Metamorfose giratória
Por Rubens Ricupero
Além de ambulante, é giratória a metamorfose que nos governa. Não será desrespeitoso evocar imagem com a qual o próprio presidente se definiu. Ao criar a expressão, Raul Seixas quis dizer que mudava de posição de vez em quando, de forma sucessiva. Ambulante não serve, contudo, para descrever aquele que tem várias posições conflitantes ao mesmo tempo. Quem atira para todos os lados só pode ser giratório. Ou giróvago, como se dizia outrora.
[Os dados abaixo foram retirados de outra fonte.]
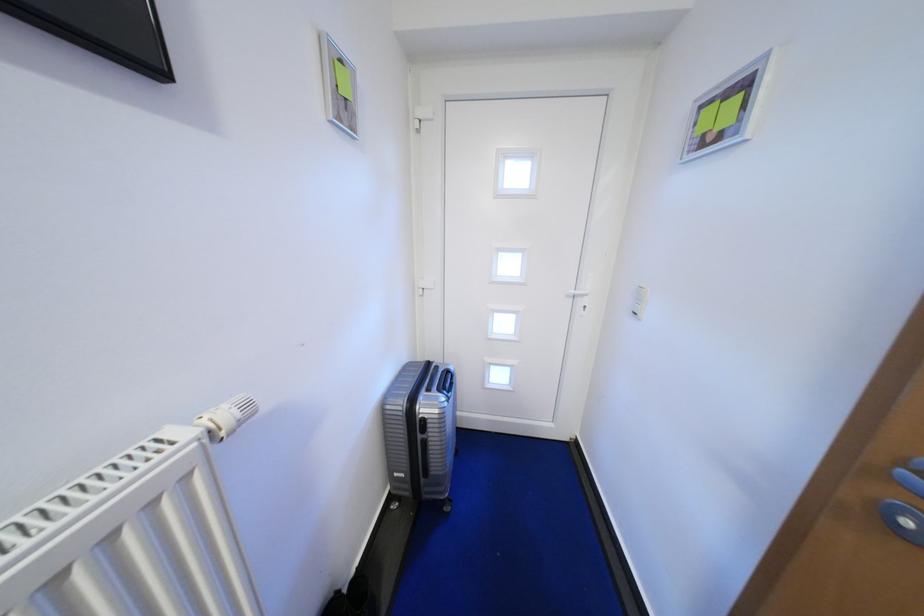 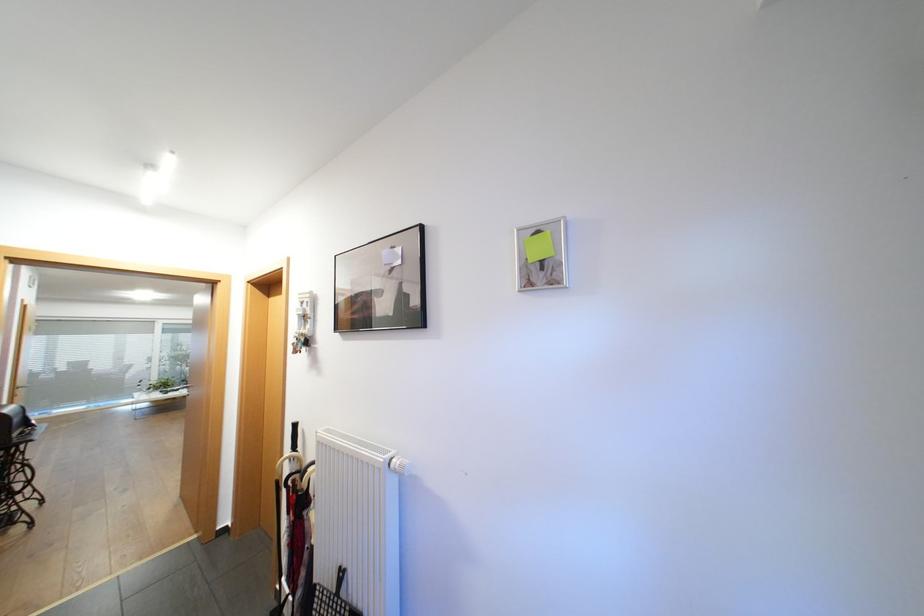 Question: I am providing you with two images of the same scene from different viewpoints. After the viewpoint changes to image2, which objects are now occluded?

Choices:
 (A) set of keys
 (B) white radiator knob
 (C) black umbrella handle
 (D) none of these

Answer: (D) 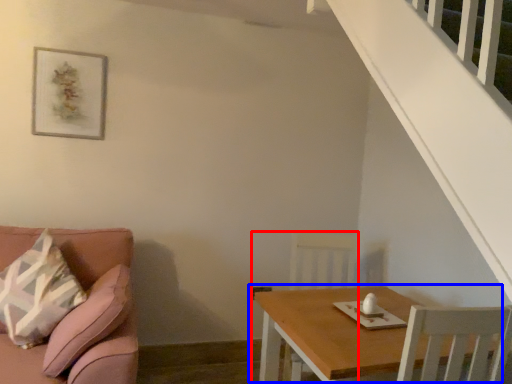 Question: Which object is closer to the camera taking this photo, armchair (highlighted by a red box) or table (highlighted by a blue box)?

Choices:
 (A) armchair
 (B) table

Answer: (B) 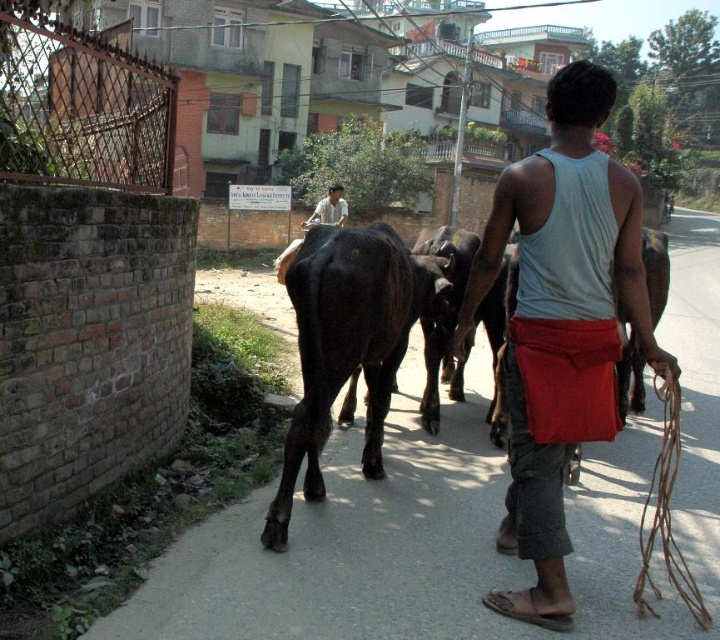 You are a photographer trying to capture the scene. You want to ensure both the gray cotton tank top at center and the black glossy bull at center are clearly visible in your shot. Considering their sizes, which one might require you to adjust your focus more carefully to ensure clarity?

The gray cotton tank top at center has a lesser width compared to the black glossy bull at center, so the smaller size of the gray cotton tank top at center may require more careful focus adjustment to ensure clarity in the photograph.

You are a photographer trying to capture the scene. You notice the black glossy bull at center and the light brown shirt at upper center. Which object appears smaller in the photo?

The black glossy bull at center appears smaller in the photo because it has a smaller size compared to the light brown shirt at upper center. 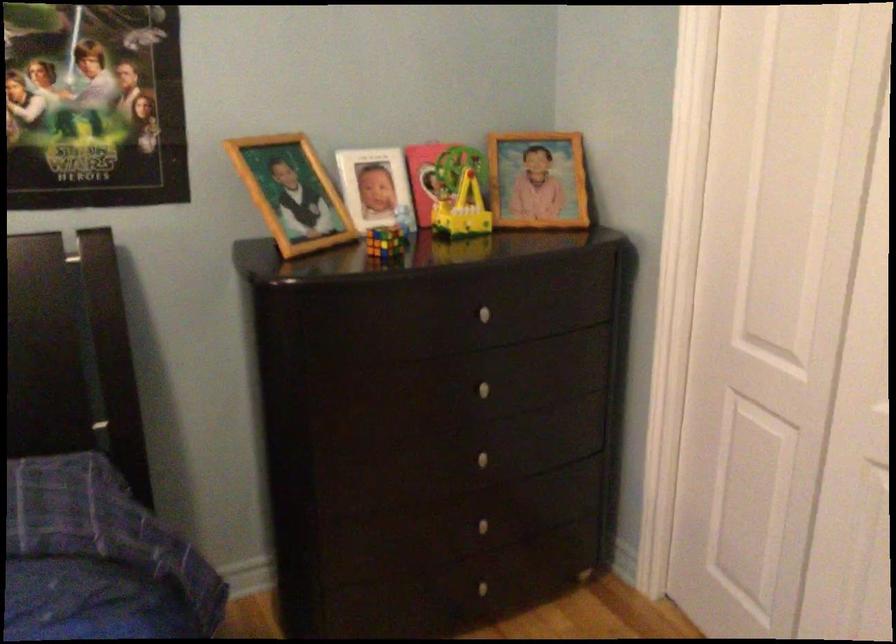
Haverá exagero em afirmar isso de alguém que convoca reunião ministerial de urgência e anuncia medidas de estardalhaço contra o desmatamento apenas para declarar, dias depois, que tudo não passava de alarde, talvez até de sinistra conspiração estrangeira?!
Como nenhum fato novo ocorreu nesses contados dias, de duas, uma: ou o presidente estava errado então ou erra de modo crasso agora. Com delicioso senso de oportunidade, escolheu para proferir essas espantosas declarações o momento exato em que a ministra do Meio Ambiente se encontrava na região calcinada.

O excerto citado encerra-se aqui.